FamilySearch / GEDCOM

Apache License 2.0
163 stars 21 forks source link

RESN values unclear #280

Closed jl5000 closed 1 year ago

jl5000 commented 1 year ago

The way that RESN is used is not clear. In particular what is the practical difference between PRIVACY and CONFIDENTIAL? If something is marked PRIVACY, is it also CONFIDENTIAL (or vice-versa)? Or are they completely independent like LOCKED?

I'm assuming programs exporting files should give the option whether to write records with PRIVACY and/or CONFIDENTIAL restrictions?

fisharebest commented 1 year ago

In particular what is the practical difference between PRIVACY and CONFIDENTIAL?

In my (web-based) application:

If something is marked PRIVACY, is it also CONFIDENTIAL (or vice-versa)?

I treat CONFIDENTIAL as "more private" than PRIVACY. So CONFIDENTIAL implies PRIVACY, but not vice-versa. A record can have only one of these two restrictions.

LOCKED is independent from the others.

I'm assuming programs exporting files should give the option whether to write records with PRIVACY and/or CONFIDENTIAL restrictions?

Mine does. The export can apply these privacy filters when creating a GEDCOM file. So you can export the full file, or a public subset of it.

tychonievich commented 1 year ago

When we polled applications when developing 7.0 we found some that interpreted them like @fisharebest explains and others that interpreted them as independent, allowing users to decide if they want to export data that is marked PRIVACY and separately decide if they want to export data that is CONFIDENTIAL. Because of that we didn't know how to clarify their meaning in the specification.

5.5.1 had these longer descriptions:

value meaning
confidential This data was marked as confidential by the user. In some systems data marked as confidential will be treated differently, for example, there might be an option that would stop confidential data from appearing on printed reports or would prevent that information from being exported.
locked Some records in Ancestral File have been satisfactorily proven by evidence, but because of source conflicts or incorrect traditions, there are repeated attempts to change this record.

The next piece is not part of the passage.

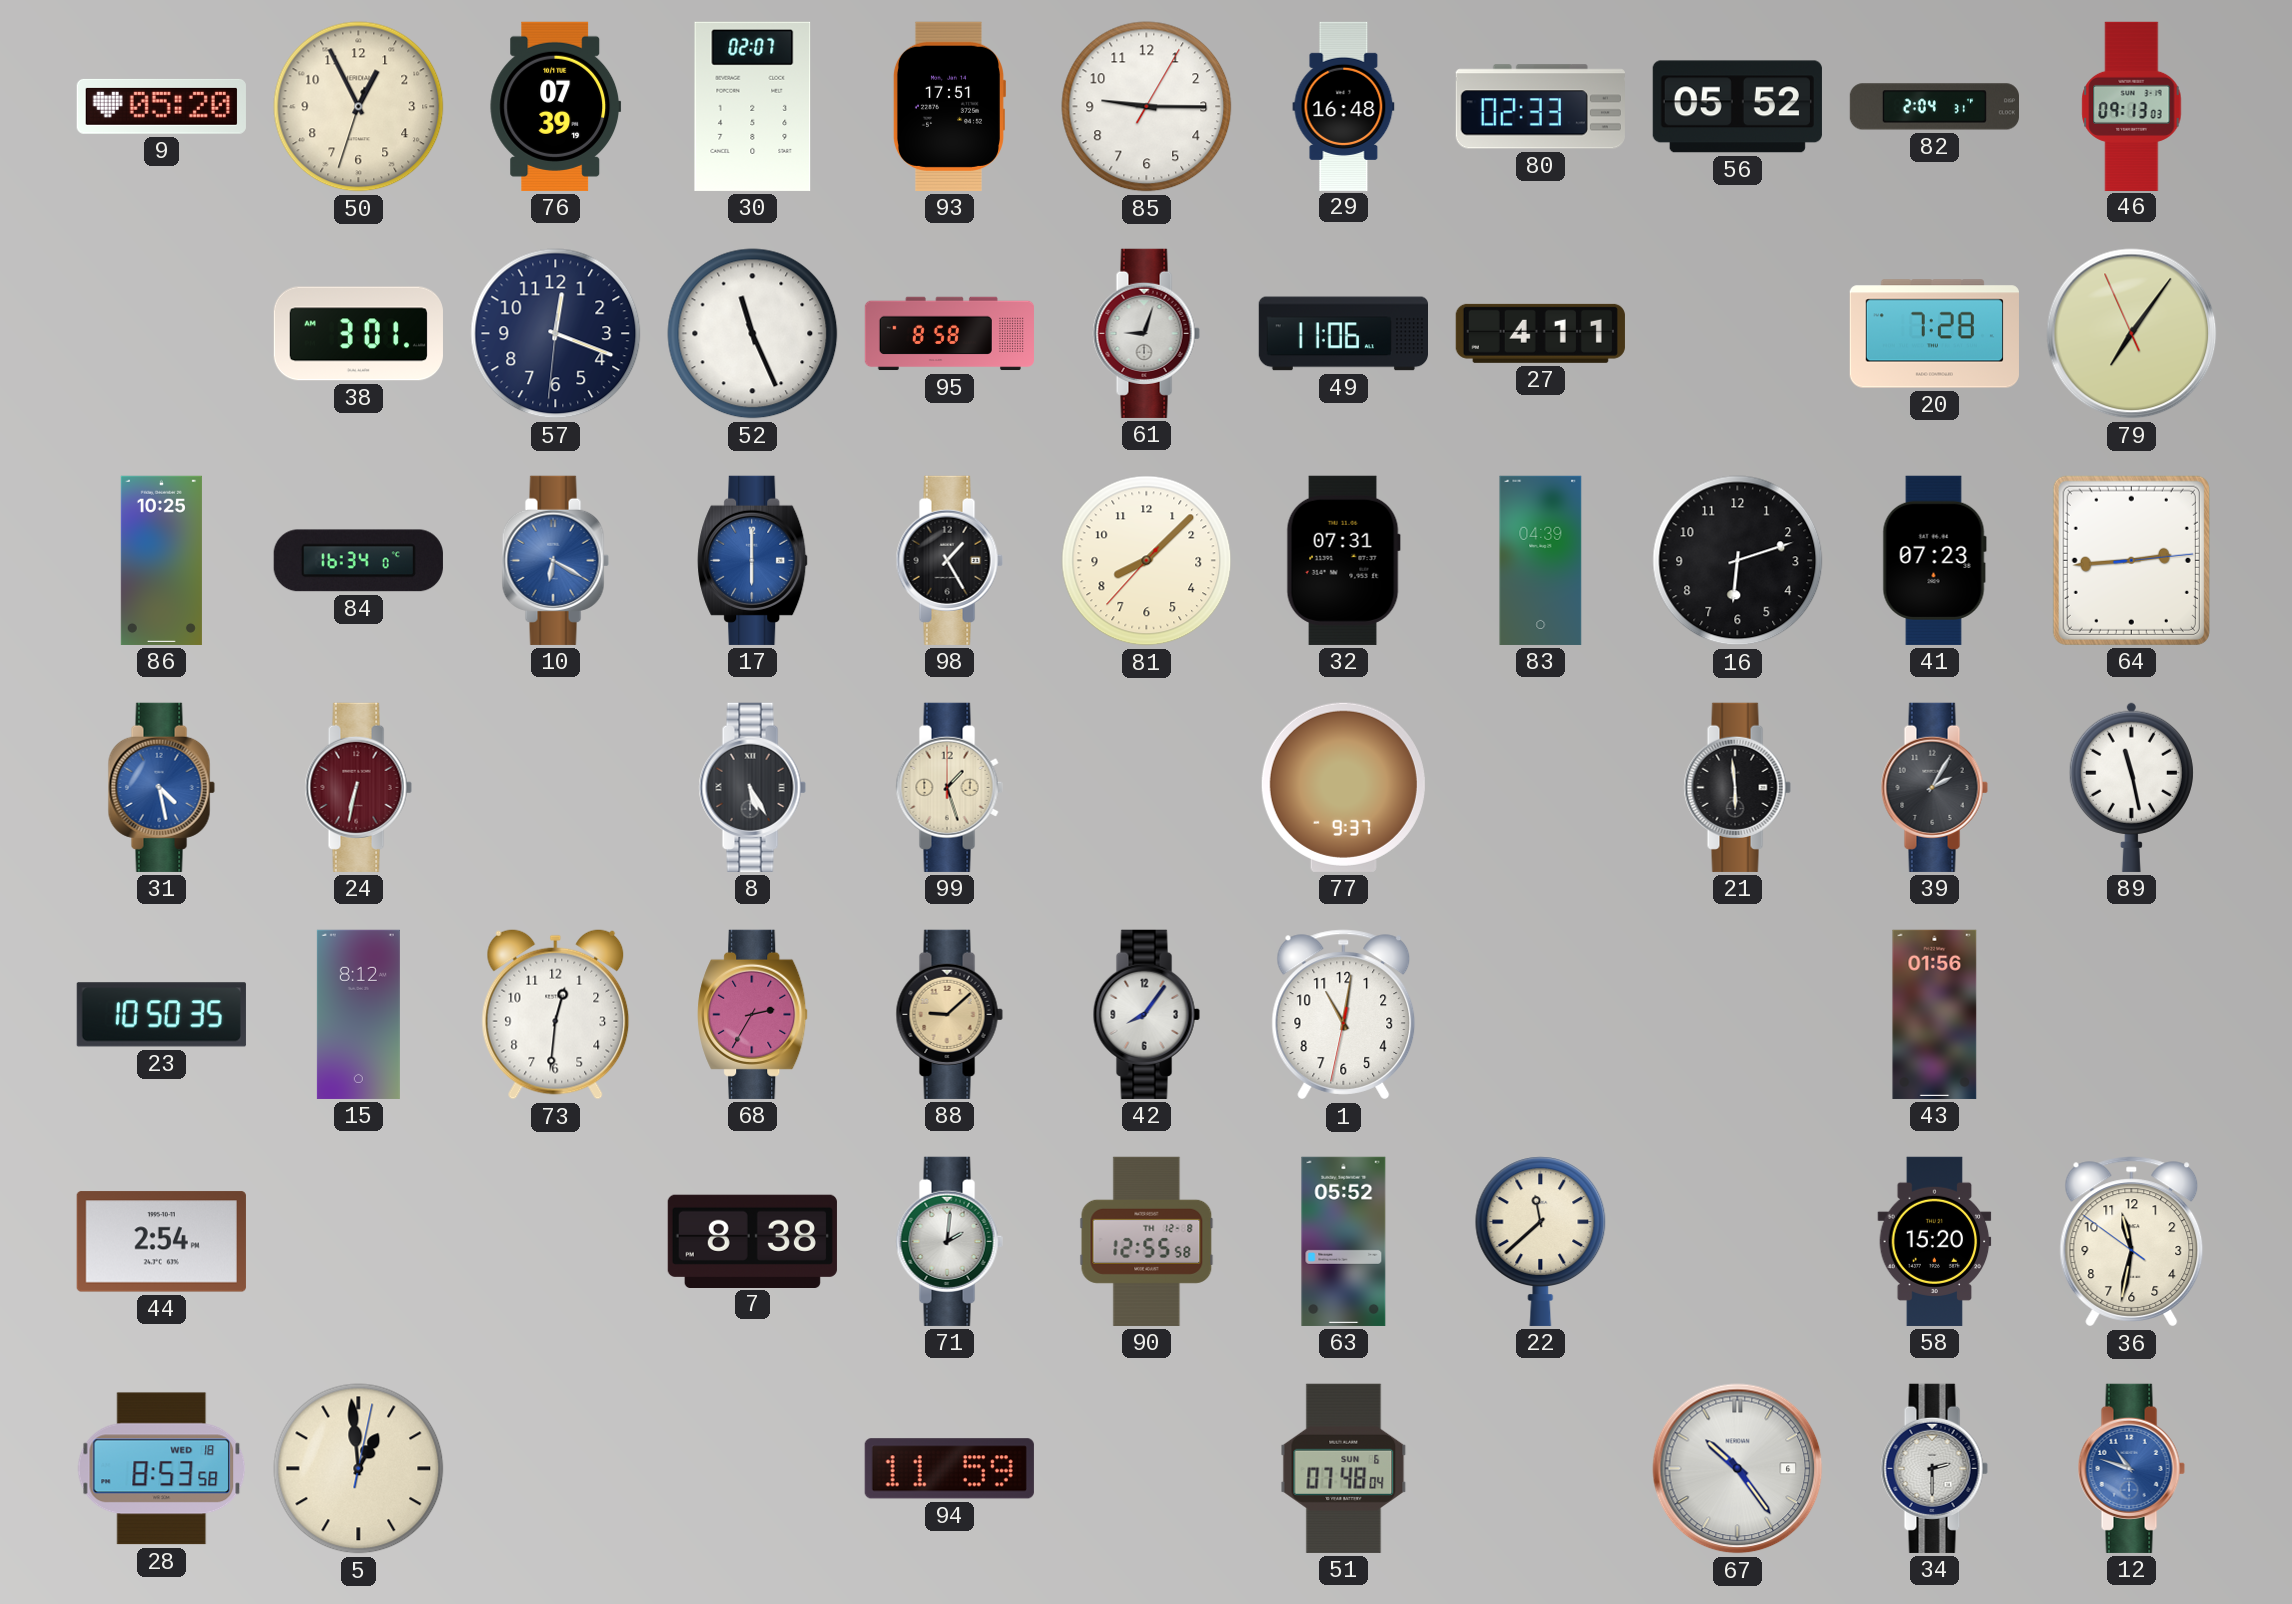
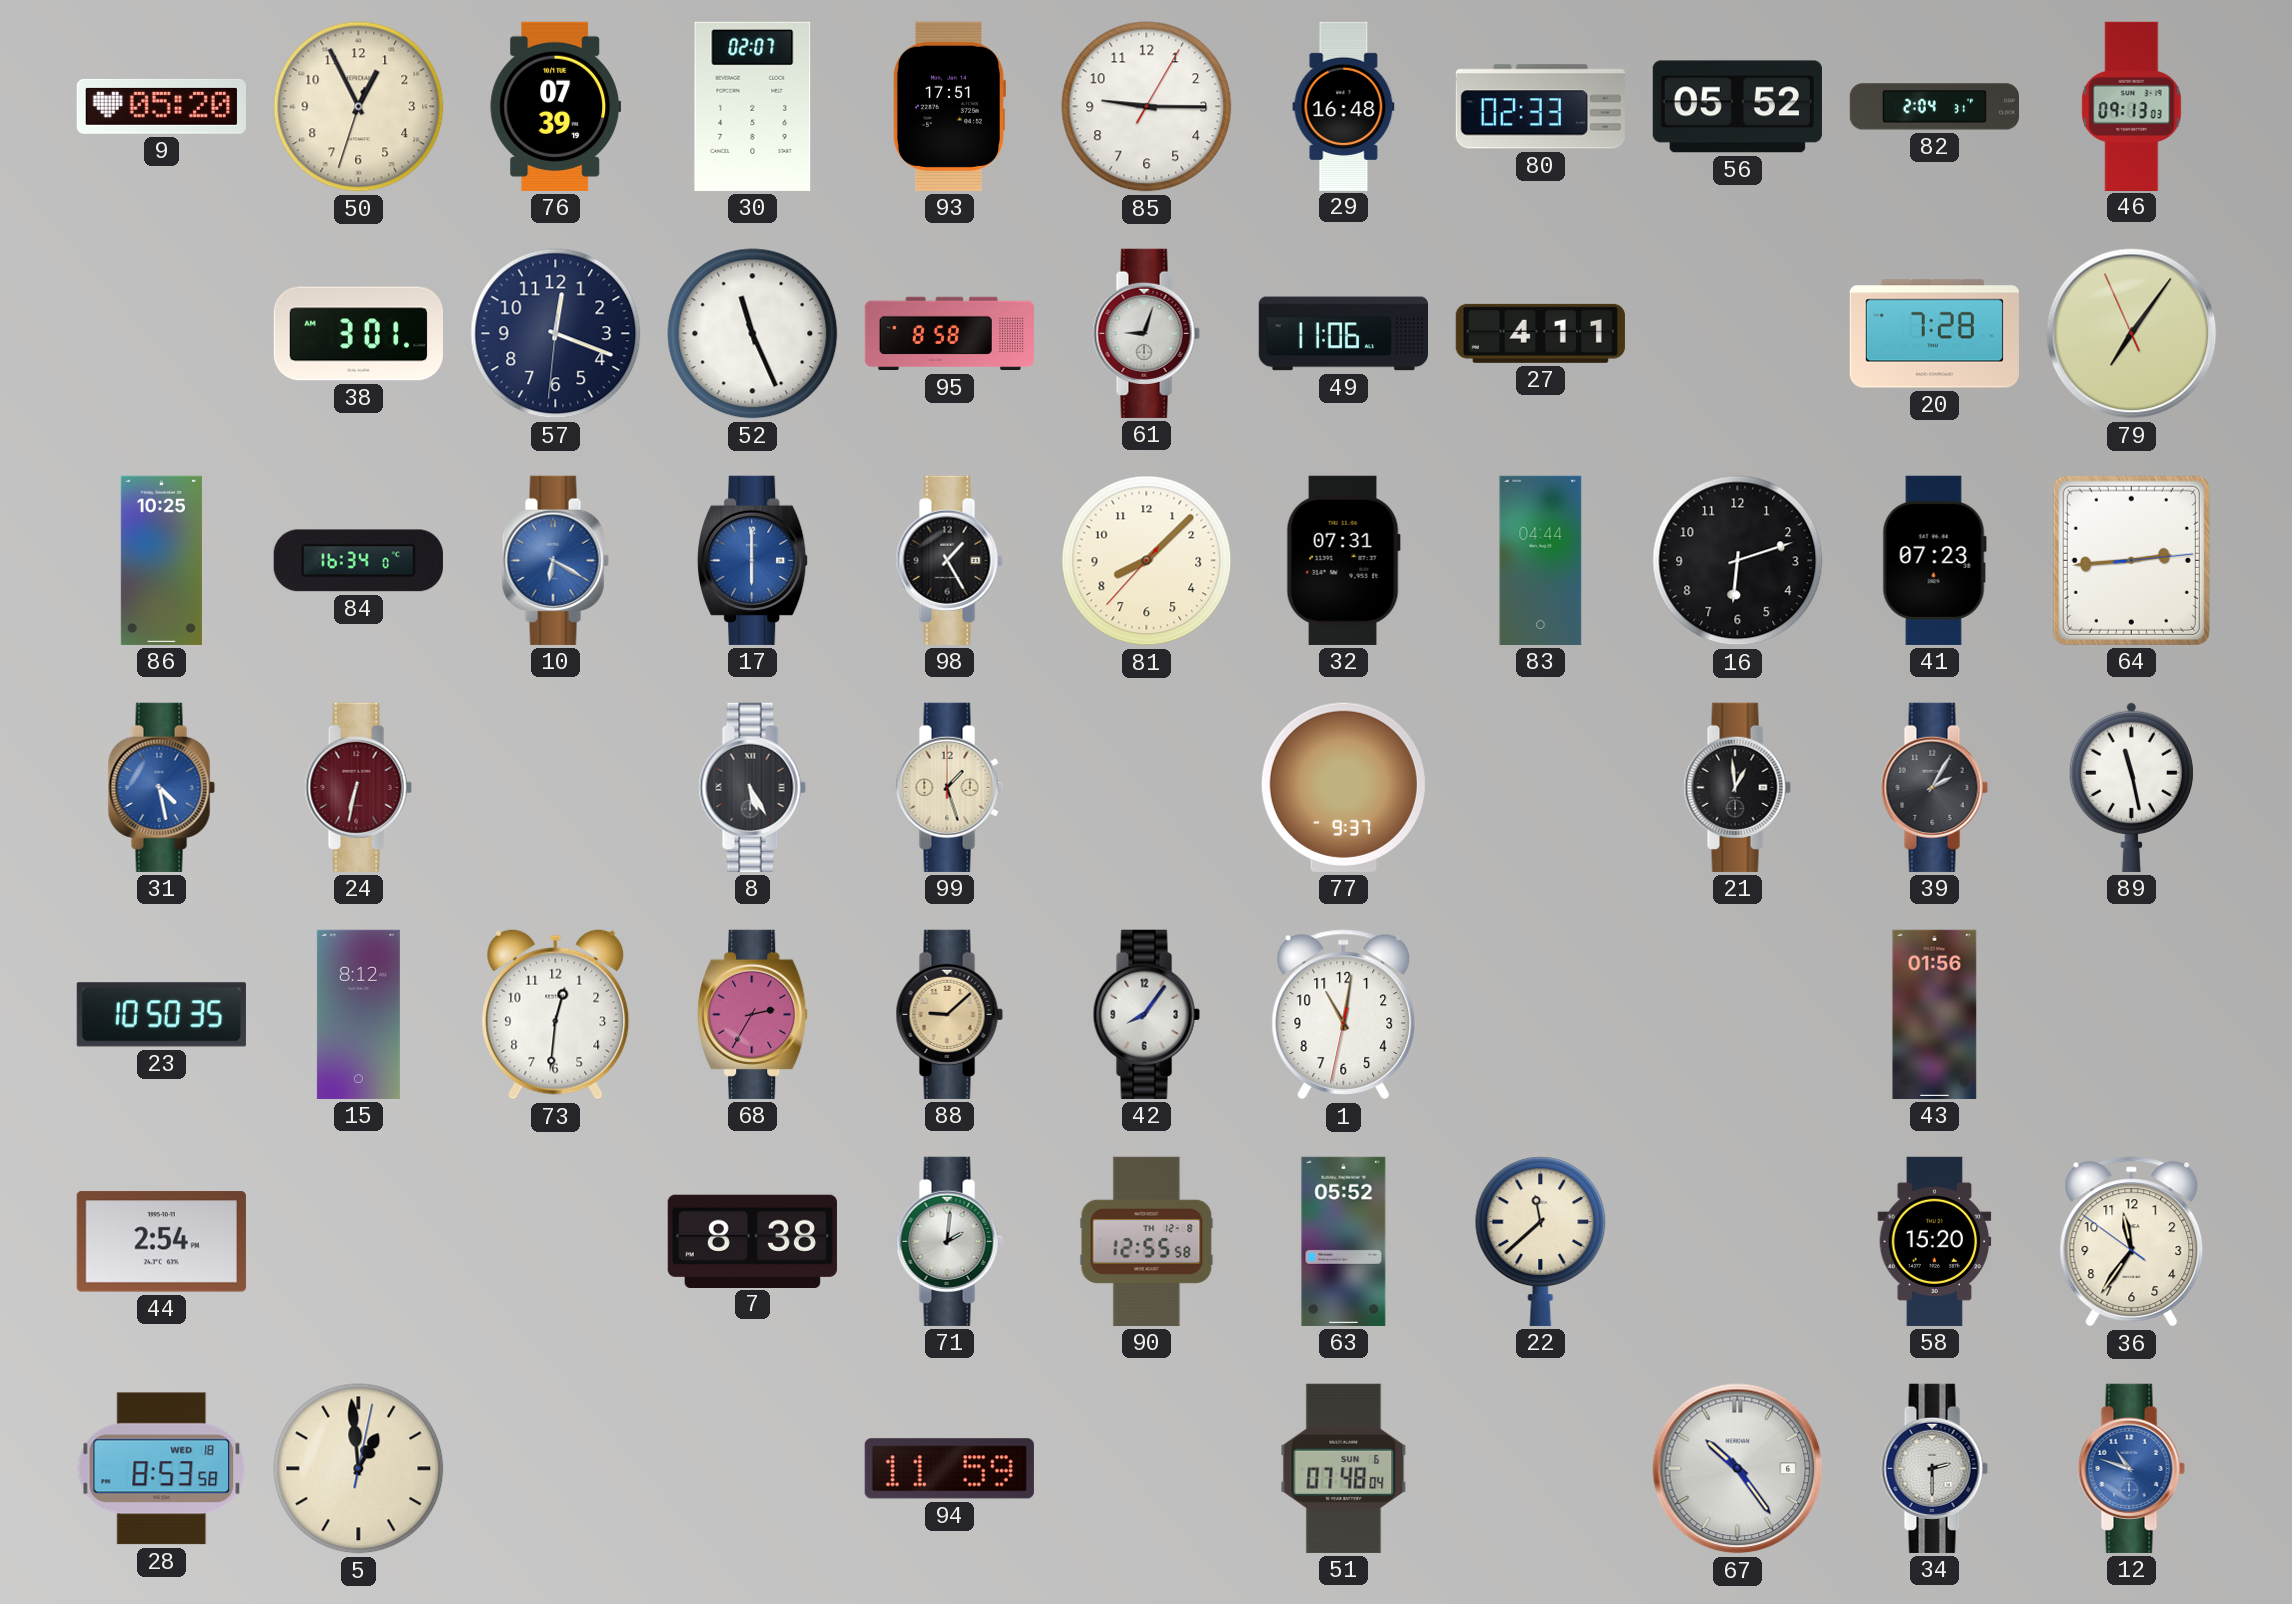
83: 04:39 -> 04:44
21: 5:59 -> 12:59
36: 11:31 -> 11:35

By arrangement, the Ancestral File Custodian can lock a record so that it cannot be changed without an agreement from the person assigned as the steward of such a record. The assigned steward is either the submitter listed for the record or Family History Support when no submitter is listed.
privacy Indicate that information concerning this record is not present due to rights of or an approved request for privacy. For example, data from requested downloads of the Ancestral File may have individuals marked with ‘privacy’ if they are assumed living, that is they were born within the last 110 years and there isn’t a death date. In certain cases family records may also be marked with the RESN tag of privacy if either individual acting in the role of HUSB or WIFE is assumed living.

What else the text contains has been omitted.